Your Yoga Class: Got Wabi Sabi?
- shailayoga
- Jun 8
- 3 min read
Updated: Jun 12
Note: For those of you who don’t come to class, Buddhist and Yogic principles overlap deeply. Before the Buddha was a Buddha, he was a Yogi. Both traditions value meditation, and Hatha Yoga uses physical poses—or asana—as tools for inner awareness.
The Japanese term wabi-sabi is working its way into the pop-culture lexicon. You’ll find it in Architectural Digest and all over #Insta, where it’s touted as a trending design aesthetic. Let’s start there.
Wabi-Sabi in Design
On Instagram, design influencer @mrphoenixgrey calls wabi-sabi “a philosophical approach to imperfect pieces.” He urges us to replace minimalism’s cold perfection with warm texture—limewashed walls, raw wood, chipped ceramics. “Slants, tilts, and irregularities” add coziness. “Stay away from clean-cut lines,” he says. “Make it old and fun.”

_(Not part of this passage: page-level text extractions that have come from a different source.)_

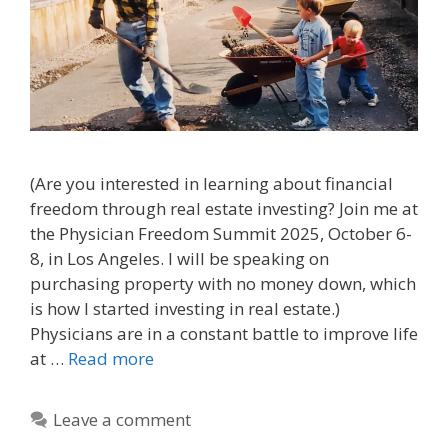
(Are you interested in learning about financial
freedom through real estate investing? Join me at
the Physician Freedom Summit 2025, October 6-
8, in Los Angeles. I will be speaking on
purchasing property with no money down, which
is how I started investing in real estate.)
Physicians are in a constant battle to improve life
at …
Read more
Leave a comment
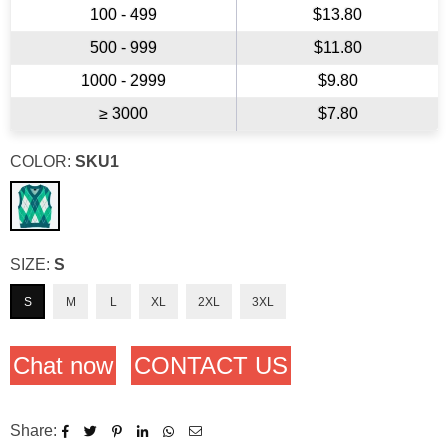
100 - 499
$13.80
500 - 999
$11.80
1000 - 2999
$9.80
≥ 3000
$7.80
COLOR:
SKU1
SIZE:
S
S
M
L
XL
2XL
3XL
Chat now
CONTACT US
Share:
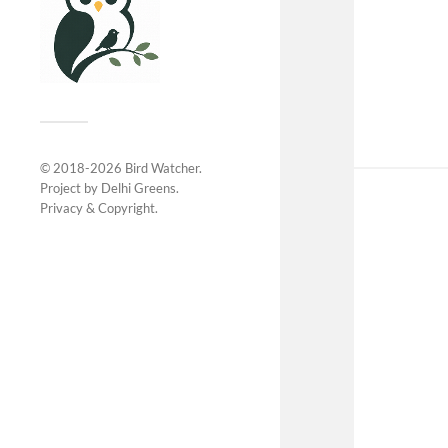
© 2018-2026
Bird Watcher
.
Project by
Delhi Greens
.
Privacy &
Copyright
.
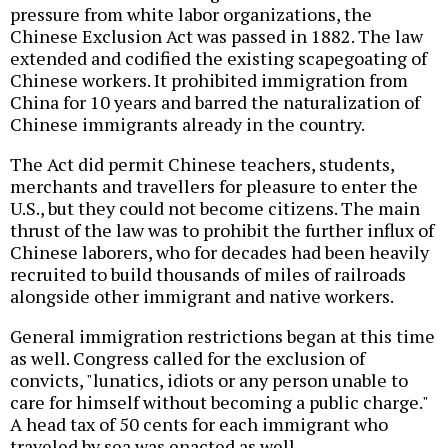
pressure from white labor organizations, the
Chinese Exclusion Act was passed in 1882. The law
extended and codified the existing scapegoating of
Chinese workers. It prohibited immigration from
China for 10 years and barred the naturalization of
Chinese immigrants already in the country.
The Act did permit Chinese teachers, students,
merchants and travellers for pleasure to enter the
U.S., but they could not become citizens. The main
thrust of the law was to prohibit the further influx of
Chinese laborers, who for decades had been heavily
recruited to build thousands of miles of railroads
alongside other immigrant and native workers.
General immigration restrictions began at this time
as well. Congress called for the exclusion of
convicts, "lunatics, idiots or any person unable to
care for himself without becoming a public charge."
A head tax of 50 cents for each immigrant who
traveled by sea was enacted as well.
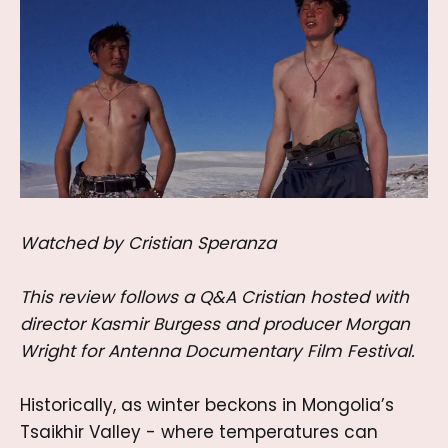
Watched by Cristian Speranza
This review follows a Q&A Cristian hosted with
director Kasmir Burgess and producer Morgan
Wright for Antenna Documentary Film Festival.
Historically, as winter beckons in Mongolia’s
Tsaikhir Valley - where temperatures can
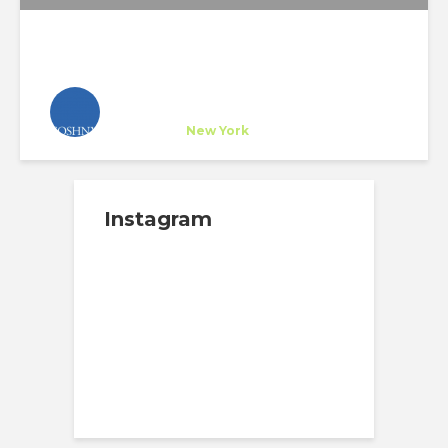
SOSHNY Architects
Company
at
New York
Instagram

Ironically, he describes wabi-sabi while dressed in a tight silk suit—young, glossy, and very kirei (the Japanese ideal of sleek beauty). But he gets the essence: true beauty is not symmetrical or pristine; it’s soulful, textured, and a little worn-in.

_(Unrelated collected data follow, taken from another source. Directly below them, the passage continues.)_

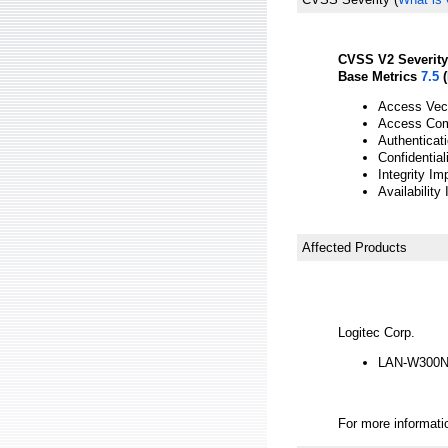
CVSS V2 Severity
Base Metrics
7.5
(
Access Vect
Access Com
Authenticat
Confidential
Integrity Im
Availability
Affected Products
Logitec Corp.
LAN-W300N/
For more informatio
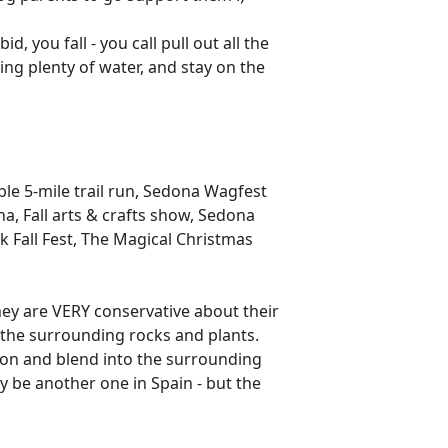
d, you fall - you call pull out all the
ng plenty of water, and stay on the
ble 5-mile trail run, Sedona Wagfest
, Fall arts & crafts show, Sedona
ck Fall Fest, The Magical Christmas
hey are VERY conservative about their
 the surrounding rocks and plants.
ion and blend into the surrounding
ay be another one in Spain - but the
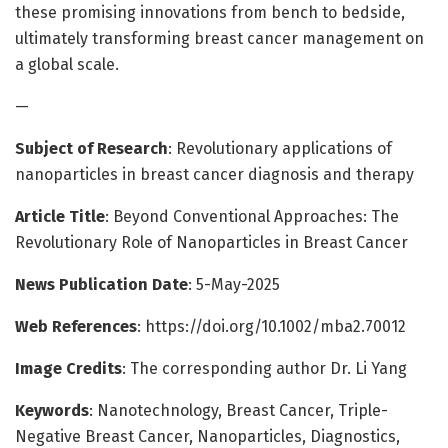
these promising innovations from bench to bedside,
ultimately transforming breast cancer management on
a global scale.
—
Subject of Research
: Revolutionary applications of
nanoparticles in breast cancer diagnosis and therapy
Article Title
: Beyond Conventional Approaches: The
Revolutionary Role of Nanoparticles in Breast Cancer
News Publication Date
: 5-May-2025
Web References
: https://doi.org/10.1002/mba2.70012
Image Credits
: The corresponding author Dr. Li Yang
Keywords
: Nanotechnology, Breast Cancer, Triple-
Negative Breast Cancer, Nanoparticles, Diagnostics,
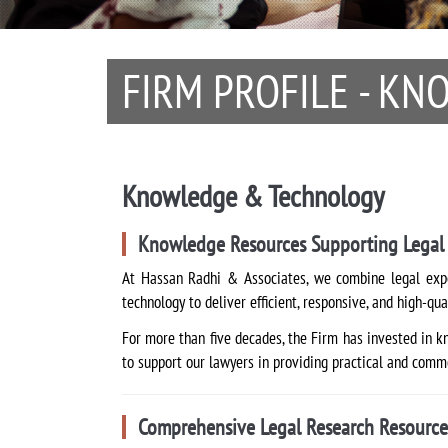
FIRM PROFILE - K
Knowledge & Technology
Knowledge Resources Supporting Legal 
At Hassan Radhi & Associates, we combine legal expe
technology to deliver efficient, responsive, and high-qua
For more than five decades, the Firm has invested in k
to support our lawyers in providing practical and comme
Comprehensive Legal Research Resource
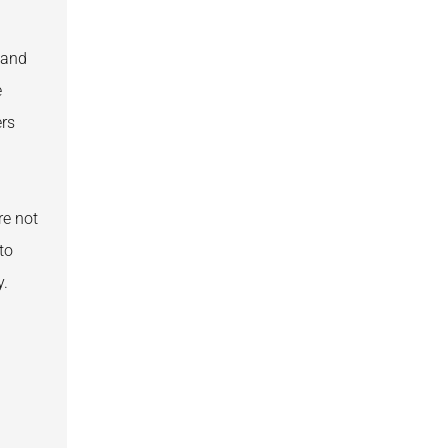
 and
e
ers
re not
to
y.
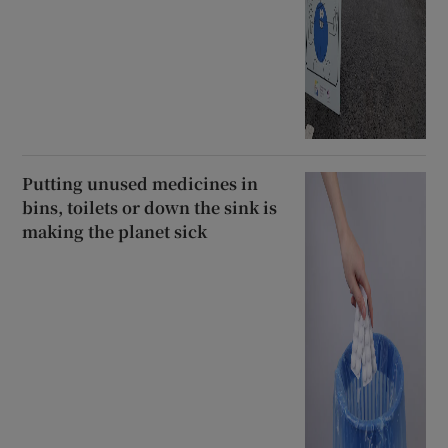
Putting unused medicines in
bins, toilets or down the sink is
making the planet sick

If you’re familiar with sashiko (mending clothes with visible stitching) or kintsugi (repairing pottery with gold), you already understand the wabi-sabi worldview: repair, honor, and reveal imperfection—not hide it.
Wabi-Sabi in Zen
Wabi-sabi is a Zen aesthetic, and for a deeper definition, we turn from Instagram to Suzuki Daisetz, the Zen monk who brought meditation to the West. Wabi, he writes, means something like “poverty”—not just having little, but being content with it. Think Thoreau in his cabin. You live simply and are at peace without needing more.

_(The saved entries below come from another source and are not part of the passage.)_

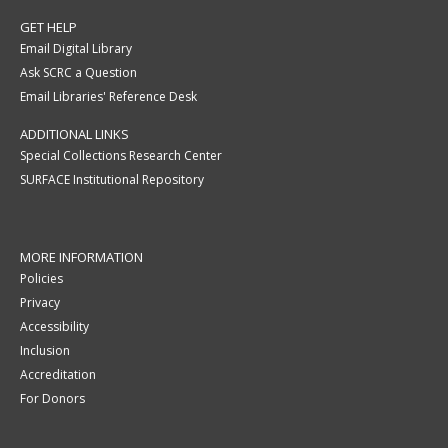
GET HELP
Email Digital Library
Ask SCRC a Question
Email Libraries' Reference Desk
ADDITIONAL LINKS
Special Collections Research Center
SURFACE Institutional Repository
MORE INFORMATION
Policies
Privacy
Accessibility
Inclusion
Accreditation
For Donors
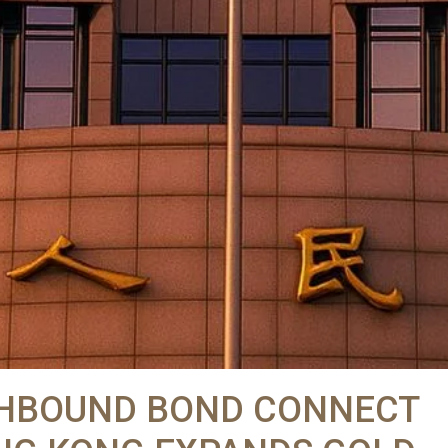
UTHBOUND BOND CONNECT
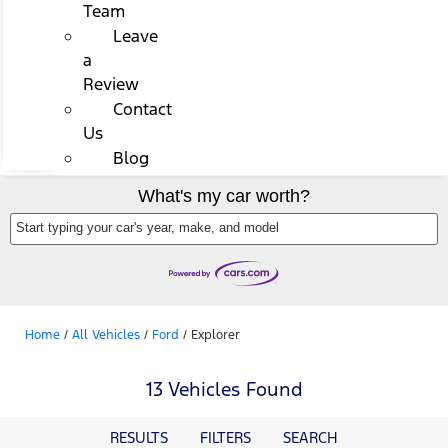
Team
Leave
a
Review
Contact
Us
Blog
What's my car worth?
Start typing your car's year, make, and model
Home
/
All Vehicles
/
Ford
/
Explorer
13 Vehicles Found
RESULTS
FILTERS
SEARCH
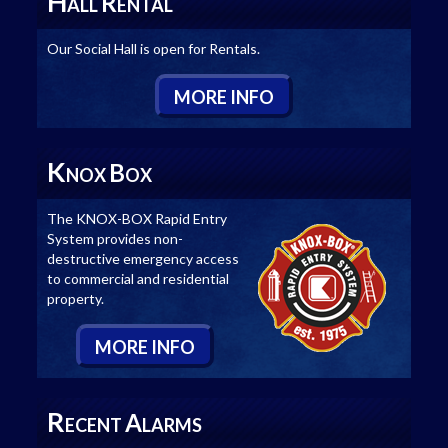
H
R
ALL
ENTAL
Our Social Hall is open for Rentals.
M
ORE
I
NFO
K
B
NOX
OX
The KNOX-BOX Rapid Entry
System provides non-
destructive emergency access
to commercial and residential
property.
M
ORE
I
NFO
R
A
ECENT
LARMS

Sabi shares a root with sabishi (lonely). It describes solitary things with quiet beauty—aged, imperfect, patinated. It’s choosing the chipped vase with a story, not the shiny new pair from Pottery Barn.
Suzuki describes the ideal Zen mind as “devoid of dichotomies… body and soul, gain and loss, good and evil.” It echoes the yogic idea of nirodha—an equanimity beyond striving, judgment, or duality.
So What Does Wabi Sabi Have to Do with Yoga?
Yoga means “union,” and in Hatha Yoga we begin with the body—the external form. The trap, of course, is attachment to how that form looks. In our mirror-lined, performance-driven culture, the external too often becomes the focus.
Are you in a class where the instructor performs a “perfect” pose few others should even attempt? Are mirrors encouraging you to compare yourself to others—or to your younger self?
Taking a page out of Zen, we can achieve understanding by understanding what wabi sabi is NOT: most stock photos pertaining to yoga! Why because yoga marketeers know yoga is aspirational which lends itself to the opposite of wabi sabi, or kirei. This manifests in matching outfits and matching bodies as below.

What if we applied wabi-sabi to yoga?
We’d acknowledge the truth: human bodies are asymmetrical, aged, quirky. Long legs, short arms. Big joints, old injuries. People have… patina. Trying to “polish” that away isn’t just unkind—it’s dangerous. Just ask Yoga Therapist Larry Payne, who jokes that he owes his Maui house to the injury-prone Ashtanga scene.
Instead of chasing ideal forms, what if you saw your body as a treasured flea-market find—worthy, weathered, and needing thoughtful care? You’d want a class that celebrates different bodies, that offers examples, not modifications (as if anything outside the norm is abnormal). Because let’s be honest: most classes cater to the 20%, not the 80%.
A wabi-sabi yoga class meets you where you are. It helps you explore your body—not fix it. It replaces performance with presence. It sees beauty in the “flaws.” And over time, it brings you closer to that psychosphere Suzuki described—where the mind quiets, and the body finally gets to feel.
This Is the Yoga We Practice
YogaHotDish classes have no mirrors. No blasting music. No model poses. Just breath, quiet, and a teacher (me) offering unscripted guidance, gentle assists, and a space where you’re safe to be exactly who you are.
Students range from 30 to 70+. They show up—through snow, through heat—because they’ve discovered something deeper. They track sensations, not metrics. They listen inward. They laugh when one side of a pose is nothing like the other. They mend themselves—sashiko-style—without apology.
You won’t see perfect, matching poses on my website. That uniformity, while “kirei,” is the opposite of Zen. Yoga rooted in classical wisdom has no time for that.
To borrow from Suzuki again: “Zen has no taste for the complexities that lie on the surface of life.” Nor should yoga.
So next time you step onto your mat, ask yourself, not, “Did I do it right;” but rather, “Was I here for it?
Because wabi-sabi isn’t just for interiors. It belongs in your inner world, too.